Coelho foi, inclusive, uma indicação de Bolsonaro a este conselho. Antes, no entanto, por pressão do centrão, o presidente escolheu Adriano Pires, fundador do CBIE (Centro Brasileiro de Infraestrutura), para a função, após a demissão do general Luna e Silva (outra indicação de Bolsonaro). Mas Pires desistiu da missão.

"O Poder Executivo Federal, como acionista controlador da Petrobras, deve exercer seu poder de controle no interesse da companhia, mas respeitando também o interesse público que justificou sua criação", afirma Cláudio Timm, sócio de TozziniFreire Advogados e especialista em direito administrativo.

Segundo ele, o acionista controlador também deve usar o poder de controle para fazer a companhia cumprir sua função social, e tem deveres e responsabilidades para com os demais acionistas da empresa, os que nela trabalham e para com a comunidade em que atua.

Por outro lado, pela Lei das Estatais, o governo deve, entre outras obrigações, preservar a independência do Conselho de Administração.
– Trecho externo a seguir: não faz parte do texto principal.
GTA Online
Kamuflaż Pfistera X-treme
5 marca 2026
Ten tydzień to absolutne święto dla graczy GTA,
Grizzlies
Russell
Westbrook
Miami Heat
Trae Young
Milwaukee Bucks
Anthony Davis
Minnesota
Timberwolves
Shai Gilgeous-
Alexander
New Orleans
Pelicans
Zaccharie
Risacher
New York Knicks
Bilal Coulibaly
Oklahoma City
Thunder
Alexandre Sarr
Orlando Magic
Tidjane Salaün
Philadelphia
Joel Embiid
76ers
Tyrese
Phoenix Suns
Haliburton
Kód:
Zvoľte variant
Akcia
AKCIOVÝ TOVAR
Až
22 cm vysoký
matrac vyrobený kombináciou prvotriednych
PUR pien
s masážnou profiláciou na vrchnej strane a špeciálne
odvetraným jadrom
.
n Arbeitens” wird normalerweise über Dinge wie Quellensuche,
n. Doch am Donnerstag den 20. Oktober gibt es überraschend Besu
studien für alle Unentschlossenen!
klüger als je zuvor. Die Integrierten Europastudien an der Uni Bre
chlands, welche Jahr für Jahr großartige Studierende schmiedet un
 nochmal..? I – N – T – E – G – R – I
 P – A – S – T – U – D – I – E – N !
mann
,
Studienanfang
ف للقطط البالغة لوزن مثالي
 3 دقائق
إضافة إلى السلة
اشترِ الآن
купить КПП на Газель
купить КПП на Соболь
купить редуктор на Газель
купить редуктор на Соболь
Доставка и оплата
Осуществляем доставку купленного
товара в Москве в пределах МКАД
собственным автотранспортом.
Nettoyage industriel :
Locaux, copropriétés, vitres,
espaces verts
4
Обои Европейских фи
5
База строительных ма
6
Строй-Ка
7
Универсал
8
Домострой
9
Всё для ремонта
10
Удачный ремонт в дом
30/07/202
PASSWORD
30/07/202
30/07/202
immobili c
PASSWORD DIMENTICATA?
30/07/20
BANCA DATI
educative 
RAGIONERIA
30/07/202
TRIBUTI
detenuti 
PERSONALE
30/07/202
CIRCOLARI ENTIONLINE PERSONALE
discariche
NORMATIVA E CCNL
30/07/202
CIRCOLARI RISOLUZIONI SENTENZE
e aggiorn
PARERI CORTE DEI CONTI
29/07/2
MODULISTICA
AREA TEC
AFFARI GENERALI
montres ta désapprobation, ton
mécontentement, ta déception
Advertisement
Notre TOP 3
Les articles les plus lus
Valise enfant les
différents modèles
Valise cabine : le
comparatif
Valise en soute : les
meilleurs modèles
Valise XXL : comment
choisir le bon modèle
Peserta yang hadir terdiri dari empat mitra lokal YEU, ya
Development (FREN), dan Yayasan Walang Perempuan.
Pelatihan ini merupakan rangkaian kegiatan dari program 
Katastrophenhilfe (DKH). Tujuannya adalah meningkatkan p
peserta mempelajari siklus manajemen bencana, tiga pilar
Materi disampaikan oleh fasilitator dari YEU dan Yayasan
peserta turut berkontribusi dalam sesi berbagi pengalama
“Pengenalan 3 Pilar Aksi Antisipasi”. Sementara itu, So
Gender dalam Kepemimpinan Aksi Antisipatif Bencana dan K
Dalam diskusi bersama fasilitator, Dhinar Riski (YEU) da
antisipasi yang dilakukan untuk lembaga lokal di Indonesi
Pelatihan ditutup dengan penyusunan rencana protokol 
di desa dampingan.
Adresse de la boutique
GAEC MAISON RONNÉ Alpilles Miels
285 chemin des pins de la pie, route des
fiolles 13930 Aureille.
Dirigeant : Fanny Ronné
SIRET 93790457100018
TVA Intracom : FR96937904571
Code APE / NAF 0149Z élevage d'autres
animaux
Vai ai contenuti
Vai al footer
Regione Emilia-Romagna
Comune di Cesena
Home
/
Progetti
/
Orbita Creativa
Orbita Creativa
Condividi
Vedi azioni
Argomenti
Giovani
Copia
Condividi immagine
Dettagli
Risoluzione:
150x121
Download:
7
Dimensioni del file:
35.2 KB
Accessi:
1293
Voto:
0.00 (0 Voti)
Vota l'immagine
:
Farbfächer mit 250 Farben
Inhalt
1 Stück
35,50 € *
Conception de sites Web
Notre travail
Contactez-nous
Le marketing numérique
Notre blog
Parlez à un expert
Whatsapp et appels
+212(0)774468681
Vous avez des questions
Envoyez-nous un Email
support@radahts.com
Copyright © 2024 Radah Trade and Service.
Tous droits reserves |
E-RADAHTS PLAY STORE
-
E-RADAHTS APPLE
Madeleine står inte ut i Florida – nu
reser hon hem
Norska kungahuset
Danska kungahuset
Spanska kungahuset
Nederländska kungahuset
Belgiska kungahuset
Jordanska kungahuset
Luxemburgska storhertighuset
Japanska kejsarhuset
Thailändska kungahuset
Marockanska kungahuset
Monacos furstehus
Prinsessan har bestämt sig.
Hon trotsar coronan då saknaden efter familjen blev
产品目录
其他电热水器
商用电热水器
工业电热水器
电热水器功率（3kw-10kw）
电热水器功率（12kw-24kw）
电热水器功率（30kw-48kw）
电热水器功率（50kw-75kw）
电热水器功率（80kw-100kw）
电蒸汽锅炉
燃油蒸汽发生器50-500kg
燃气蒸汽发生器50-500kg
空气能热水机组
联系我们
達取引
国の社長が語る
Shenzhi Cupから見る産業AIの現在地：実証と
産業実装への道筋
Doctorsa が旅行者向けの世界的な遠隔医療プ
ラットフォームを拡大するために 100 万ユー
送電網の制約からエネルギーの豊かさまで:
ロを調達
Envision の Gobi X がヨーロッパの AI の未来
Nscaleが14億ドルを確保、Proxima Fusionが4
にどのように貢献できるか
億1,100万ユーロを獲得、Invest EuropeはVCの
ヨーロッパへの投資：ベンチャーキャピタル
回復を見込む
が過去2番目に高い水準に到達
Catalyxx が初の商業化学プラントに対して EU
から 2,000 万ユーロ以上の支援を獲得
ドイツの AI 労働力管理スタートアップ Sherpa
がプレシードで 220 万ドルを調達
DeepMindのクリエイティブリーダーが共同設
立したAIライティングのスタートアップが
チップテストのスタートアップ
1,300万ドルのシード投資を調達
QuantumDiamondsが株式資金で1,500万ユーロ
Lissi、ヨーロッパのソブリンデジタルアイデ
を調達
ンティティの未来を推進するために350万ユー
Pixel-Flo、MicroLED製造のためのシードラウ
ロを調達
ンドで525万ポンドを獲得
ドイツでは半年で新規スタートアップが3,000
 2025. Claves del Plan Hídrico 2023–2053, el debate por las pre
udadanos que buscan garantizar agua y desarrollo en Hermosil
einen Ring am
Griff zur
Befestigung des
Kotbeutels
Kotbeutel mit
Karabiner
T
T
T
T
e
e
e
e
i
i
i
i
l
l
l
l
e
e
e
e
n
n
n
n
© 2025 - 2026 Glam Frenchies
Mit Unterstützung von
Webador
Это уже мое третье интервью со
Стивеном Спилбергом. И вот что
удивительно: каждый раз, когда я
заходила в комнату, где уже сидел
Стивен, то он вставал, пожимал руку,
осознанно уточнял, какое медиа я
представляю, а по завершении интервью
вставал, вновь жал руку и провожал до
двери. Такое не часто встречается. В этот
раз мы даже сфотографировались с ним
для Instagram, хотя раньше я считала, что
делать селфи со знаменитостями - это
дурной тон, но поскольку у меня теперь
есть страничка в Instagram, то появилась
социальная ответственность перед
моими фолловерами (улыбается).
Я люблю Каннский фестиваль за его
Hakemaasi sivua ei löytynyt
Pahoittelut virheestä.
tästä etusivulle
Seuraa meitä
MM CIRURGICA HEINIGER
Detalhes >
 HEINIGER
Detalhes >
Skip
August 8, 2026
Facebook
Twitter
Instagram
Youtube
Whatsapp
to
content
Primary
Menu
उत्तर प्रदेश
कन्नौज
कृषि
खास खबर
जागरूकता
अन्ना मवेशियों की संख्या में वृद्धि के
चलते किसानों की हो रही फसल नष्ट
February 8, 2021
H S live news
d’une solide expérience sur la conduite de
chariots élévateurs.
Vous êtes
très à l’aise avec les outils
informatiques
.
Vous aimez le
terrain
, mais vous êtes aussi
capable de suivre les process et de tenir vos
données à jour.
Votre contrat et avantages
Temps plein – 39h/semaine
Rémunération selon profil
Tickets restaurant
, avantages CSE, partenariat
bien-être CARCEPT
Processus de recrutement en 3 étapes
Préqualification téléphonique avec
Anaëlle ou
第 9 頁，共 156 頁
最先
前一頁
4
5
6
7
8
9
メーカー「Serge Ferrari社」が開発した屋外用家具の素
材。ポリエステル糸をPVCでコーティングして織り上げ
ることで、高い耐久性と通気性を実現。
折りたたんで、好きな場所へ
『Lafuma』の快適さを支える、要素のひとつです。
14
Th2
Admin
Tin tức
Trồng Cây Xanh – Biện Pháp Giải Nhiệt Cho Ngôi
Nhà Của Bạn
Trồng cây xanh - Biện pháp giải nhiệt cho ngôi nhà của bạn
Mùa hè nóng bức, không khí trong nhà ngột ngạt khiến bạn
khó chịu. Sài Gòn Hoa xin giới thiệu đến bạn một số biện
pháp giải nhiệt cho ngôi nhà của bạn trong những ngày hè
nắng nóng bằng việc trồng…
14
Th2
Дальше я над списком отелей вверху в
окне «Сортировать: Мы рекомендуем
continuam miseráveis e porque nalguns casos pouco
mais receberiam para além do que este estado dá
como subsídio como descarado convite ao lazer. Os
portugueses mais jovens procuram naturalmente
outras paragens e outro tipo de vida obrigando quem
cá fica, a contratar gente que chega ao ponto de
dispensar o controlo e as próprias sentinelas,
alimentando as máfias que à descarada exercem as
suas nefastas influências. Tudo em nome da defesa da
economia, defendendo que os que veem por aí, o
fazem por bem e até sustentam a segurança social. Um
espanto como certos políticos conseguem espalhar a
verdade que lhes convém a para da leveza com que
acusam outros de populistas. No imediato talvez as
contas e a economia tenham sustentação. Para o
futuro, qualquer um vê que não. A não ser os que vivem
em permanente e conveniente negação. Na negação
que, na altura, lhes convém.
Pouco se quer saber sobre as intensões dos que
Se o Poder Executivo Federal não cumprir com essas obrigações, ele responderá pelos atos praticados com abuso de poder de controle, pela Lei das S/A, afirma o advogado.

Para o cientista político e professor da Universidade Mackenzie Roberto Gondo, a estratégia de colocar a culpa na Petrobras pela alta nos preços dos combustíveis é usada para esquivar a responsabilidade do governo sobre a empresa. "Como o governo resolve? Falando mal. Eles criam uma narrativa colocando a Petrobras como um inimigo", diz.

Para Gondo, uma das ações que o governo poderia ter feito nos últimos anos seria criar políticas públicas para conter as adversidades que influenciam na formação dos preços, como um fluxo de compensação de caixa. "O governo poderia criar mecanismos para ter seus próprios recursos."

"Desde o começo de seu governo, Bolsonaro tenta transferir a responsabilidade do desastre de sua gestão para terceiros: a culpa ou é da pandemia, ou é da guerra na Ucrânia, ou do presidente da Petrobras, ou dos governadores, ou do STF, nunca dele. Ao contrário do que tenta mostrar, a culpa é dele. Foi ele que escolheu o Ministro da Educação e ainda disse que botava a cara no fogo por ele", afirma o deputado Alessandro Molon (PSB-RJ).

'Aventura não recomendável'. "Realmente, duas pessoas apenas em um barco, numa região daquelas, completamente selvagem... É uma aventura que não é recomendável que se faça", disse Bolsonaro no começo do mês quando se iniciaram as buscas do jornalista inglês Dom Phillips e do indigenista e servidor da Funai Bruno Araújo Pereira, assassinados na Amazônia.

Durante as buscas, o presidente relativizou a ocorrência. Além de ter afirmado que ambos estavam em "uma aventura não recomendável", Bolsonaro afirmou que Dom Phillips, correspondente do jornal britânico The Guardian, era "malvisto" na região em que foi assassinado.

"No caso de Bruno e Dom Phillips, por exemplo, face à situação alarmante na região, é inescusável a atribuição em razão da obrigação constitucional de proteção ao meio ambiente e dos povos indígenas", disse Neomar Filho, advogado especialista em direito público.

Filho cita ainda a pandemia. "É nítida a atribuição, para não dizer obrigação, por parte do Poder Executivo no combate à pandemia mediante política públicas e distribuição de recursos. É preciso lembrar que a Corte Constitucional teve participação importante no debate do uso de máscaras nos municípios e estados, bem como na afirmação de autonomia do Poder Público municipal e estadual para fins de regulamentar medidas no combate à covid-19", afirma Filho.